Entries supplied

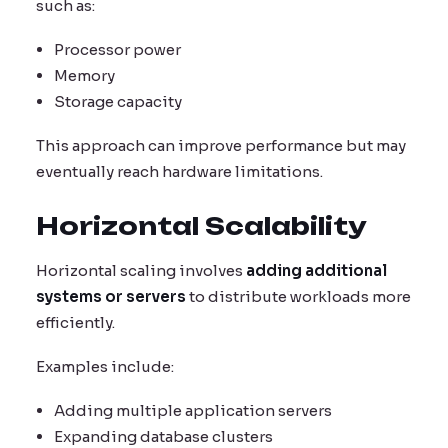
such as:
Processor power
Memory
Storage capacity
This approach can improve performance but may
eventually reach hardware limitations.
Horizontal Scalability
Horizontal scaling involves
adding additional
systems or servers
to distribute workloads more
efficiently.
Examples include:
Adding multiple application servers
Expanding database clusters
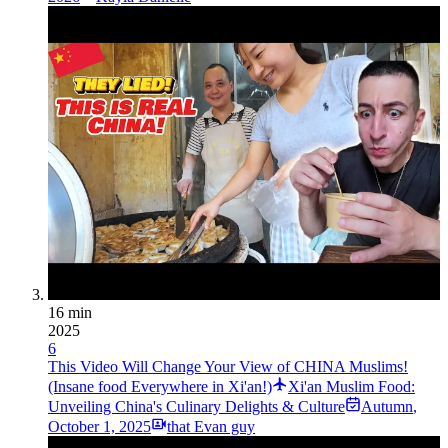
16 min
2025
6
This Video Will Change Your View of CHINA Muslims!
(Insane food Everywhere in Xi'an!)
Xi'an Muslim Food:
Unveiling China's Culinary Delights & Culture
Autumn
,
October 1, 2025
that Evan guy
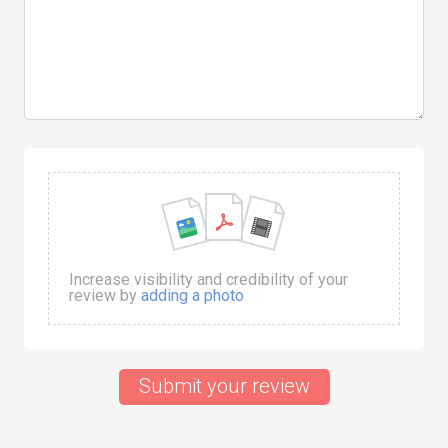
Increase visibility and credibility of your
review by
adding a photo
Submit your review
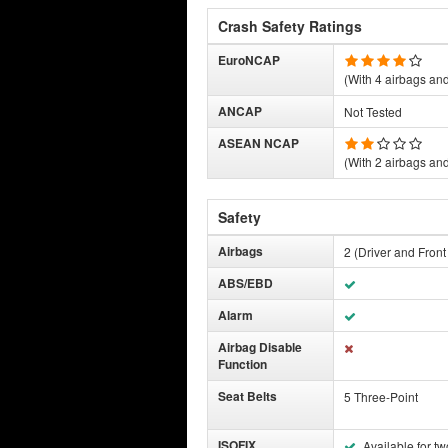
Crash Safety Ratings
EuroNCAP
(With 4 airbags and 
ANCAP
Not Tested
ASEAN NCAP
(With 2 airbags and 
Safety
Airbags
2 (Driver and Fron
ABS/EBD
Alarm
Airbag Disable
Function
Seat Belts
5 Three-Point
ISOFIX
Available for tw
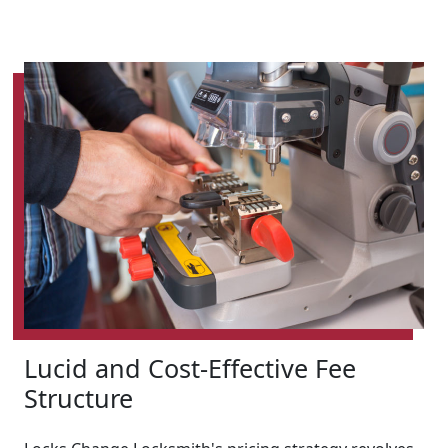
Lucid and Cost-Effective Fee
Structure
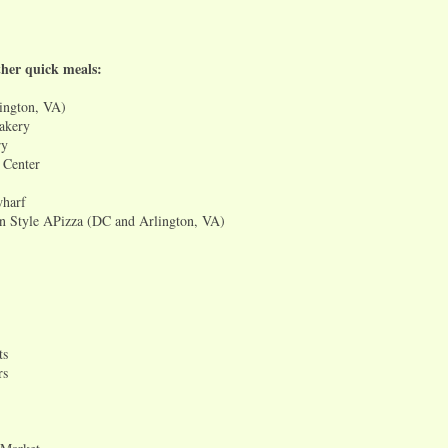
her quick meals:
ington, VA)
akery
ry
 Center
wharf
n Style APizza (DC and Arlington, VA)
ts
rs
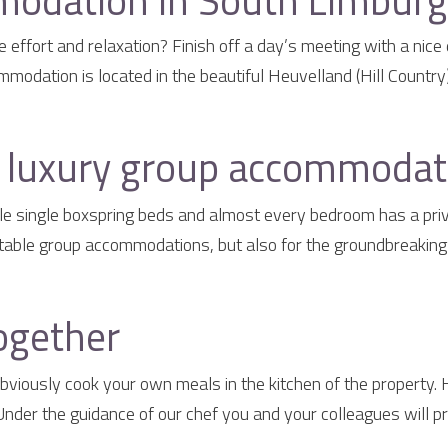
odation in South Limburg 
effort and relaxation? Finish off a day’s meeting with a nice 
odation is located in the beautiful Heuvelland (Hill Country)
a luxury group accommodat
e single boxspring beds and almost every bedroom has a priva
table group accommodations, but also for the groundbreaking g
ogether
iously cook your own meals in the kitchen of the property.
der the guidance of our chef you and your colleagues will pr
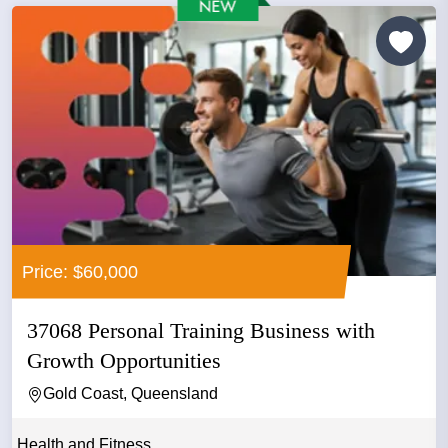
Price: $60,000
37068 Personal Training Business with
Growth Opportunities
Gold Coast, Queensland
Health and Fitness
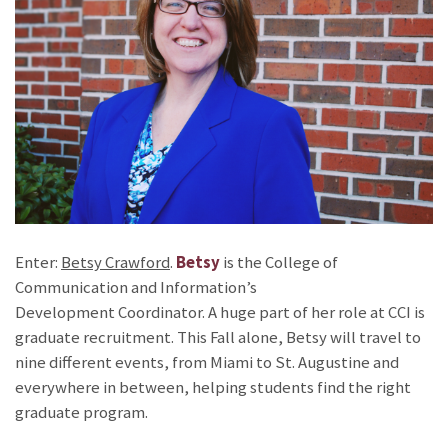
Enter:
Betsy Crawford
.
Betsy
is the College of
Communication and Information’s
Development Coordinator. A huge part of her role at CCI is
graduate recruitment. This Fall alone, Betsy will travel to
nine different events, from Miami to St. Augustine and
everywhere in between, helping students find the right
graduate program.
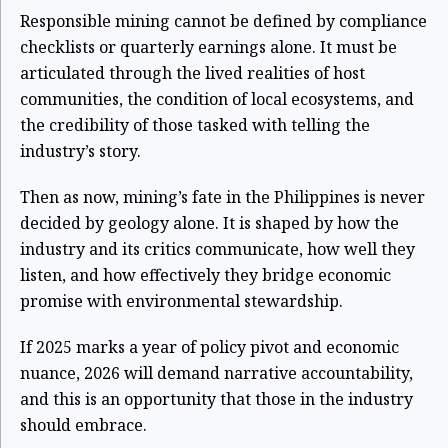
Responsible mining cannot be defined by compliance
checklists or quarterly earnings alone. It must be
articulated through the lived realities of host
communities, the condition of local ecosystems, and
the credibility of those tasked with telling the
industry’s story.
Then as now, mining’s fate in the Philippines is never
decided by geology alone. It is shaped by how the
industry and its critics communicate, how well they
listen, and how effectively they bridge economic
promise with environmental stewardship.
If 2025 marks a year of policy pivot and economic
nuance, 2026 will demand narrative accountability,
and this is an opportunity that those in the industry
should embrace.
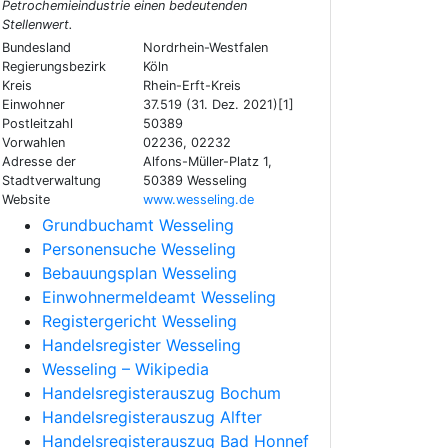
Petrochemieindustrie einen bedeutenden
Stellenwert.
Bundesland
Nordrhein-Westfalen
Regierungsbezirk
Köln
Kreis
Rhein-Erft-Kreis
Einwohner
37.519 (31. Dez. 2021)[1]
Postleitzahl
50389
Vorwahlen
02236, 02232
Adresse der
Alfons-Müller-Platz 1,
Stadtverwaltung
50389 Wesseling
Website
www.wesseling.de
Grundbuchamt Wesseling
Personensuche Wesseling
Bebauungsplan Wesseling
Einwohnermeldeamt Wesseling
Registergericht Wesseling
Handelsregister Wesseling
Wesseling – Wikipedia
Handelsregisterauszug Bochum
Handelsregisterauszug Alfter
Handelsregisterauszug Bad Honnef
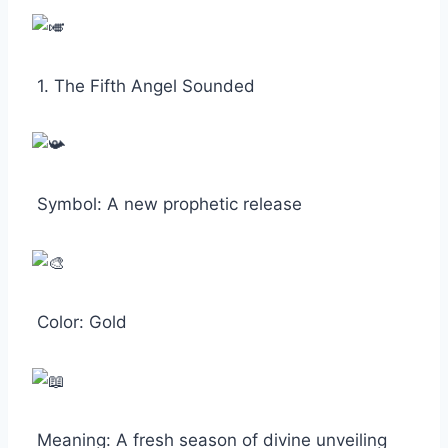
1. The Fifth Angel Sounded
Symbol: A new prophetic release
Color: Gold
Meaning: A fresh season of divine unveiling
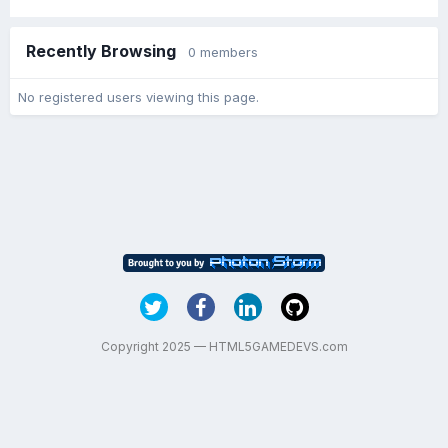
Recently Browsing
0 members
No registered users viewing this page.
Copyright 2025 — HTML5GAMEDEVS.com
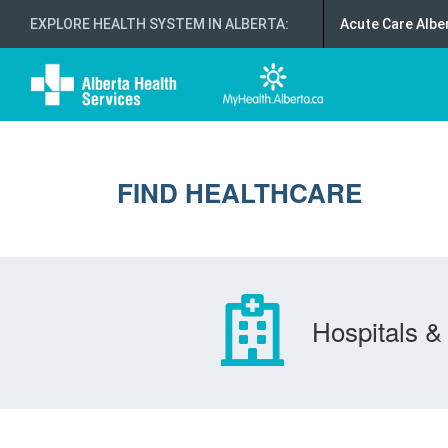
EXPLORE HEALTH SYSTEM IN ALBERTA
:
Acute Care Albe
FIND HEALTHCARE
Hospitals & 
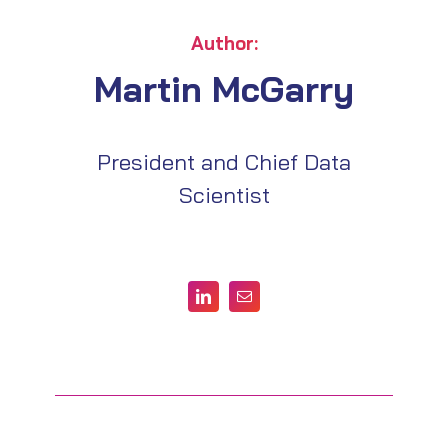
Author:
Martin McGarry
President and Chief Data
Scientist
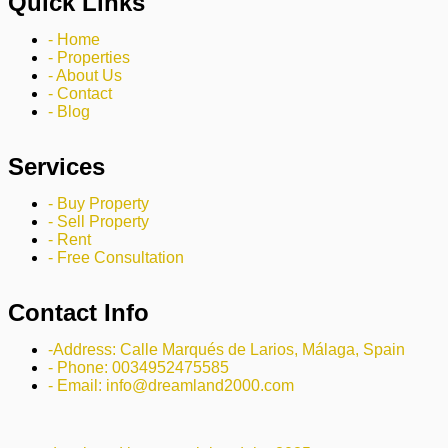
Quick Links
- Home
- Properties
- About Us
- Contact
- Blog
Services
- Buy Property
- Sell Property
- Rent
- Free Consultation
Contact Info
-Address: Calle Marqués de Larios, Málaga, Spain
- Phone: 0034952475585
- Email: info@dreamland2000.com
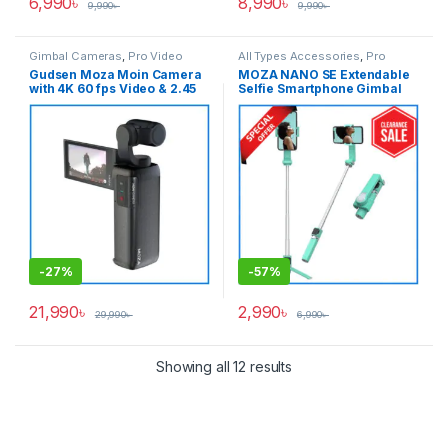
6,990
৳
8,990
৳
9,990
৳
9,990
৳
Gimbal Cameras
,
Pro Video
All Types Accessories
,
Pro
Video
,
Pro Video & Accessories
,
Gudsen Moza Moin Camera
MOZA NANO SE Extendable
Smartphone Gimbal
with 4K 60 fps Video & 2.45
Selfie Smartphone Gimbal
inch Articulating LCD
with Remote Control – Light
Touchscreen Handheld
Green
Stabilizer Professional
Pocket Gimbal Camera –
Black
-
27%
-
57%
21,990
৳
2,990
৳
29,990
৳
6,990
৳
Showing all 12 results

Task to complete
Your output is the lines from the top of the entries through the line containing "decided by geology", exactly as they stand. No pictures belong in it.

Solution for this exercise
such as:
Processor power
Memory
Storage capacity
This approach can improve performance but may
eventually reach hardware limitations.
Horizontal Scalability
Horizontal scaling involves
adding additional
systems or servers
to distribute workloads more
efficiently.
Examples include:
Adding multiple application servers
Expanding database clusters
16 min
2025
6
This Video Will Change Your View of CHINA Muslims!
(Insane food Everywhere in Xi'an!)
Xi'an Muslim Food:
Unveiling China's Culinary Delights & Culture
Autumn
,
October 1, 2025
that Evan guy
Increase visibility and credibility of your
review by
adding a photo
Submit your review
Crash Safety Ratings
EuroNCAP
(With 4 airbags and 
ANCAP
Not Tested
ASEAN NCAP
(With 2 airbags and 
Safety
Airbags
2 (Driver and Fron
ABS/EBD
Alarm
Airbag Disable
Function
Seat Belts
5 Three-Point
ISOFIX
Available for tw
Lucid and Cost-Effective Fee
Structure
her quick meals:
ington, VA)
akery
ry
 Center
wharf
n Style APizza (DC and Arlington, VA)
ts
rs
odation in South Limburg 
effort and relaxation? Finish off a day’s meeting with a nice 
odation is located in the beautiful Heuvelland (Hill Country)
a luxury group accommodat
e single boxspring beds and almost every bedroom has a priva
table group accommodations, but also for the groundbreaking g
ogether
iously cook your own meals in the kitchen of the property.
der the guidance of our chef you and your colleagues will pr
Price: $60,000
37068 Personal Training Business with
Growth Opportunities
Gold Coast, Queensland
Health and Fitness
Enter:
Betsy Crawford
.
Betsy
is the College of
Communication and Information’s
Development Coordinator. A huge part of her role at CCI is
graduate recruitment. This Fall alone, Betsy will travel to
nine different events, from Miami to St. Augustine and
everywhere in between, helping students find the right
graduate program.
Responsible mining cannot be defined by compliance
checklists or quarterly earnings alone. It must be
articulated through the lived realities of host
communities, the condition of local ecosystems, and
the credibility of those tasked with telling the
industry’s story.
Then as now, mining’s fate in the Philippines is never
decided by geology alone. It is shaped by how the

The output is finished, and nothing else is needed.